The benchmark for Internet speed deemed to be “fast” is a download speed of 30Mbps, according to the European Commission.
“In 2015, 71% of European households – but only 28% of those in rural areas – had access to a fast fixed Internet connection, “it noted.
“This is not enough to address the growing need for speed, quality, and reliability of the infrastructure necessary for the Digital Single Market.”
The US FCC defines a connection with 25Mbps download and 3Mbps upload speeds as having advanced telecommunications capability.
25-30Mbps is, therefore, the speed required to accommodate most daily Internet services and ensure that no one is left out of the full Internet experience.
By 2025, and as technology evolves, the European Commission envisions its 30Mbps benchmark rising to 100Mbps.
“All European households, rural or urban, should have access to connectivity offering a download speed of at least 100Mbps, which can be upgraded to Gbps,” said the European Commission.
Former chairman of the FCC Tom Wheeler has contested, however, that 100Mbps should already be the baseline when rolling out fixed broadband to new customers.
“We should try to build the optimal fibre solution first before funding alternatives,” said Wheeler.
“And, regardless of technology, a condition of federal money should be delivery of at least 100MBps in the new construction of Internet infrastructure.”
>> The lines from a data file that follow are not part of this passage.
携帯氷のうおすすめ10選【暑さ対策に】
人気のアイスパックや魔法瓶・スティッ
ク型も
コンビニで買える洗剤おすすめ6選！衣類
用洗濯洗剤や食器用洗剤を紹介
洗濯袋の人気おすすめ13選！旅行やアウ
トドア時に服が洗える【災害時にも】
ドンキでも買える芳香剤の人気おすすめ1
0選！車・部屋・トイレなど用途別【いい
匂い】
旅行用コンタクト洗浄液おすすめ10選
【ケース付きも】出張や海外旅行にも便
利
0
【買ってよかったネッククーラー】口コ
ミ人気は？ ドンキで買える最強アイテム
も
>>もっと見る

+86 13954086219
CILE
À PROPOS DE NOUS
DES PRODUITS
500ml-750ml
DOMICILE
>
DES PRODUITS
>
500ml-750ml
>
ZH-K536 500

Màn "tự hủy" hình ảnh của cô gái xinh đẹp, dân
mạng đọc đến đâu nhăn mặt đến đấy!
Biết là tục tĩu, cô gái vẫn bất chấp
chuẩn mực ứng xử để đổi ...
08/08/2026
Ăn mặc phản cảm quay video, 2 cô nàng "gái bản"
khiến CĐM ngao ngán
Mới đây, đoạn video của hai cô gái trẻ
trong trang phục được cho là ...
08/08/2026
If South Africa does not keep up with the rest of the world in terms of high-speed fixed Internet, particularly in reference to the metrics provided above, it will be left behind in the modern Internet revolution.
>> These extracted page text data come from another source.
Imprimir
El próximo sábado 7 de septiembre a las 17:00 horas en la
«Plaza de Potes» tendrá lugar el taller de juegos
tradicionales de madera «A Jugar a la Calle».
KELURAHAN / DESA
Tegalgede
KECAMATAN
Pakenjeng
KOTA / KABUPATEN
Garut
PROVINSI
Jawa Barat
Fixed Internet penetration is currently insufficient
While mobile Internet products have their place, they are not as reliable as a fixed Internet alternative.
“Mobile broadband service is not a full substitute for fixed service. Instead… there are differences between the two technologies, including clear variations in consumer preferences
and demands,” confirmed FCC chairman Ajit Pai.
Unfortunately, the expansion of fixed Internet in South Africa has been slow – particularly when compared to the adoption of mobile Internet solutions.
The SA Connect government project has been marred by regular delays and missed targets.
In October 2019, the Department of Communications and Digital Technologies (DCDT) said it would be working with the Development Bank of Southern Africa (DBSA) to determine a feasibility study and explore cost-effective and sustainable models.
Independent analyst and researcher Dr Charley Lewis said it is important that the DCDT does not see itself as the entity that needs to implement these models.
“That’s the job of the private sector, with the appropriate regulatory incentives for market-led rollout, coupled with support from the USAF [Universal Service and Access Fund].”
Lewis noted that this should take place “either in the form of once-off smart initiation subsidies or through long-term support programmes for those areas and individuals the market is unable to reach.”
Fixing the lack of fixed Internet access in South Africa will require every stakeholder to play their part.
This includes the government, which needs to work with the country’s major telecommunication operators to figure out the best strategy to accelerate the rollout of fixed broadband.
The benefits of fixed broadband
High-speed broadband – particularly fibre – offers major advantages both to South Africa as a whole and to each of its citizens.
By providing access to this technology, South Africa will ensure more of its citizens have opportunities to acquire ICT skills and knowledge, empowering these people to break the cycle of poverty.
Not only is this a life-changing experience to these people; it also accelerates growth in key areas such as job creation, entrepreneurship, and IT infrastructure.
The coronavirus pandemic has also changed the mindset of businesses with regards to remote working, as they have realised that this offers some major benefits to their productivity and financial status.
It is therefore the perfect time to invest in the infrastructure that will enable this new way of working.